**Description of the task**. Omitting any pictures, transcribe the entries below exactly.

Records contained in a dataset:
════

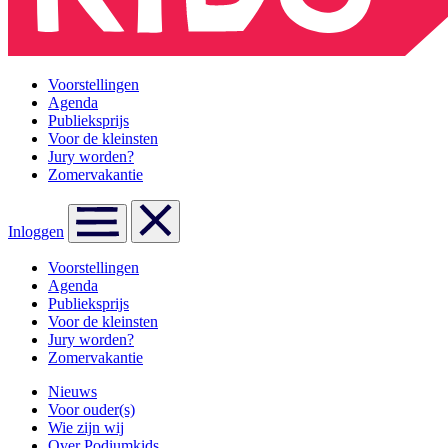
Voorstellingen
Agenda
Publieksprijs
Voor de kleinsten
Jury worden?
Zomervakantie
Inloggen
Voorstellingen
Agenda
Publieksprijs
Voor de kleinsten
Jury worden?
Zomervakantie
Nieuws
Voor ouder(s)
Wie zijn wij
Over Podiumkids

════

**Answer**.
Voorstellingen
Agenda
Publieksprijs
Voor de kleinsten
Jury worden?
Zomervakantie
Inloggen
Voorstellingen
Agenda
Publieksprijs
Voor de kleinsten
Jury worden?
Zomervakantie
Nieuws
Voor ouder(s)
Wie zijn wij
Over Podiumkids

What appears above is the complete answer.